• What this task involves
Print out each entry below in full, exactly as given, excluding pictures.

• Information
---------------

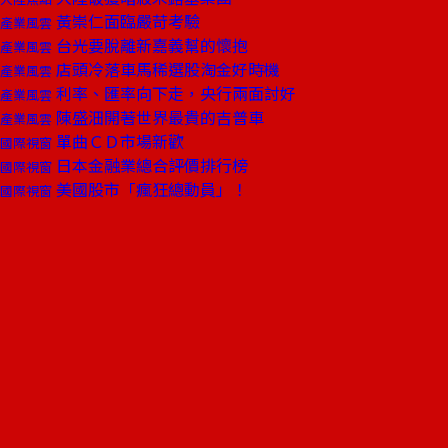
黃崇仁面臨嚴苛考驗
產業風雲
台光要脫離新嘉義幫的懷抱
產業風雲
店頭冷落車馬稀選股淘金好時機
產業風雲
利率、匯率向下走，央行兩面討好
產業風雲
陳盛沺開著世界最貴的吉普車
產業風雲
單曲ＣＤ市場新歡
國際視窗
日本金融業總合評價排行榜
國際視窗
美國股市「瘋狂總動員」！
國際視窗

---------------

• Reply to the task
黃崇仁面臨嚴苛考驗
產業風雲
台光要脫離新嘉義幫的懷抱
產業風雲
店頭冷落車馬稀選股淘金好時機
產業風雲
利率、匯率向下走，央行兩面討好
產業風雲
陳盛沺開著世界最貴的吉普車
產業風雲
單曲ＣＤ市場新歡
國際視窗
日本金融業總合評價排行榜
國際視窗
美國股市「瘋狂總動員」！
國際視窗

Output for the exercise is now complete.